Chaloupe

Quimper, le 28 septembre 2020

 

Madame la députée / Monsieur le député,

 

Nous vous avons déjà interpellé en juillet dernier sur l’écocide à l’œuvre au Brésil contre lequel des voix de plus en plus nombreuses s’élèvent pour parvenir à arrêter la déforestation de l’un des plus importants poumons de la planète qui accélérerait encore le dérèglement climatique.

Or aujourd’hui revient sur le devant de la scène, après la publication du rapport de la commission Ambec à la demande du premier ministre, la question de l’accord commercial entre l’Union européenne et les pays du Mercosur. C’est avec raison que la France vient de décider de s’opposer à ce projet en l’état actuel.

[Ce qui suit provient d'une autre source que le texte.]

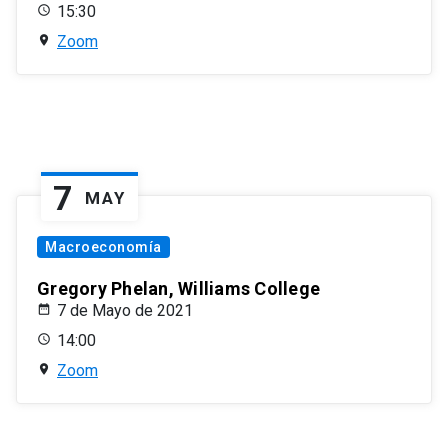
15:30
Zoom
7
MAY
Macroeconomía
Gregory Phelan, Williams College
7 de Mayo de 2021
14:00
Zoom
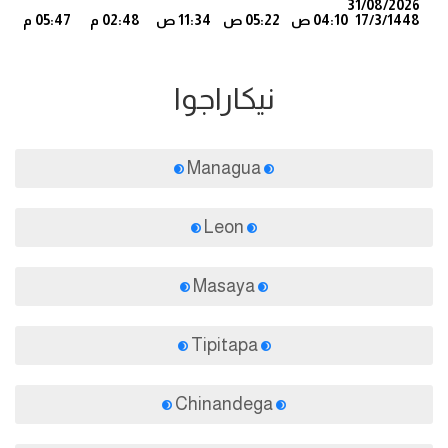
31/08/2026
17/3/1448
04:10 ص
05:22 ص
11:34 ص
02:48 م
05:47 م
4
نيكاراجوا
Managua
Leon
Masaya
Tipitapa
Chinandega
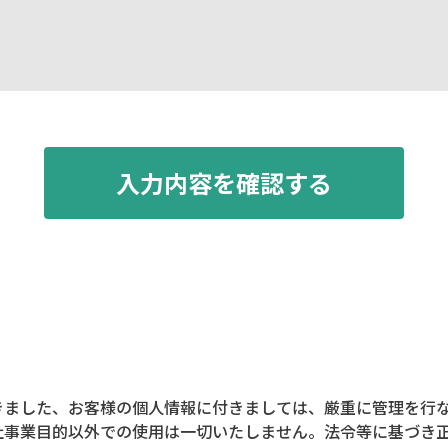
いについて
きました、お客様の個人情報に付きましては、厳重に管理を行
社事業目的以外での使用は一切いたしません。法令等に基づき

La CLCV, qui s’est déjà opposée au TAFTA et au CETA en raison du non-respect des normes sanitaires européennes qui sont les plus favorables au monde pour les consommateurs, se prononce également contre cet accord avec le Mercosur pour des raisons évidentes :

               - ratifier cet accord avec le Mercosur serait accepter la déforestation criminelle de l’Amazonie, soit une accélération des coupes de 5 %, voire de 25 % par an selon l’Institut Veblen ;

              - ratifier cet accord entraînerait une hausse importante des gaz à effet de serre due aux fortes importations prévisibles de poulets ;

             - ratifier cet accord serait accepter l’utilisation de pesticides interdits en France et dans l’Union européenne (27 % des 190 principes actifs autorisés au Brésil sont interdits dans l’UE, car les limites maximales de résidus sont beaucoup plus hautes) ;

             - ratifier cet accord, ce serait accepter l’importation de produits OGM à 80 % (soja, maïs) et de viande nourrie aux OGM. Or une très large majorité des consommateurs refuse les OGM.

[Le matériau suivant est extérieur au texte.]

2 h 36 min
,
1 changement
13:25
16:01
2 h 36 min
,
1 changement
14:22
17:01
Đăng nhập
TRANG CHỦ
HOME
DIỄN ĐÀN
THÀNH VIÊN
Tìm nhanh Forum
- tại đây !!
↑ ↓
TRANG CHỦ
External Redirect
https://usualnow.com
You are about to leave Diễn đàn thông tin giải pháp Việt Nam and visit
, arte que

           - et bien sûr, signer cet accord serait totalement contradictoire avec la législation européenne puisque les produits importés ne respectent, pas loin s’en faut, les normes sanitaires européennes (farines animales, antibiotiques utilisés comme activateurs de croissance, atteinte au bien-être animal, notamment par le marquage au fer, etc.). De plus, cet accord fausserait la concurrence puisqu’il avantagerait de fait les producteurs brésiliens et argentins.

Mais la CLCV réclame non seulement la non-ratification mais aussi l’obligation d’affichage, d’une part, de tous les aliments qui constituent la nourriture des animaux et d’autre part, de l’origine exacte de ces produits, afin que les consommateurs puissent choisir en toute transparence en exerçant leur droit d’acheter des produits totalement locaux et de refuser ceux qui accélèrent le dérèglement climatique et appauvrissent la biodiversité. A cet égard, la décision récente de trois acteurs de l'industrie agroalimentaire bretonne de développer la production locale de légumineuses pour l'alimentation animale, réduisant ainsi la forte dépendance de l'agriculture bretonne à l'importation de soja essentiellement OGM, va dans le bons sens.

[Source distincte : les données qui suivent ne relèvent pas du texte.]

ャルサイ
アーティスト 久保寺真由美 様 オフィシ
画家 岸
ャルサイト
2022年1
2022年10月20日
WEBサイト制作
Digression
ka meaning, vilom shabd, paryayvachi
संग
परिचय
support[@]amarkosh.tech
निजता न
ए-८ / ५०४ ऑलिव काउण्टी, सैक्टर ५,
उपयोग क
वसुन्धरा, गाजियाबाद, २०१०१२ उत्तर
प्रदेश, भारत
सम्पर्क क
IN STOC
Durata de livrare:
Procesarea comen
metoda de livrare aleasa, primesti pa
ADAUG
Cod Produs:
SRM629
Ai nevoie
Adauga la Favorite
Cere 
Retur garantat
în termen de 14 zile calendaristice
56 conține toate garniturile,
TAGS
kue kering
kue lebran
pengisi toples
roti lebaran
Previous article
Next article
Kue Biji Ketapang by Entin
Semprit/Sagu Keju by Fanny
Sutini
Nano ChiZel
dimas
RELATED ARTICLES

En attendant un boycott des produits brésiliens réclamé par plusieurs organisations et/ou personnalités pour dénoncer la déforestation, la CLCV demande aux consommateurs de n’acheter que des viandes bio ou certifiées nourries avec des céréales 100 % françaises. Certains producteurs ont bien compris l’enjeu puisque cette mention est de plus en plus présente sur les viandes.

En espérant que vous prendrez en considération notre demande et dans l’attente de votre réponse, je vous prie d’agréer, Madame la députée / Monsieur le député, l’assurance de notre considération distinguée.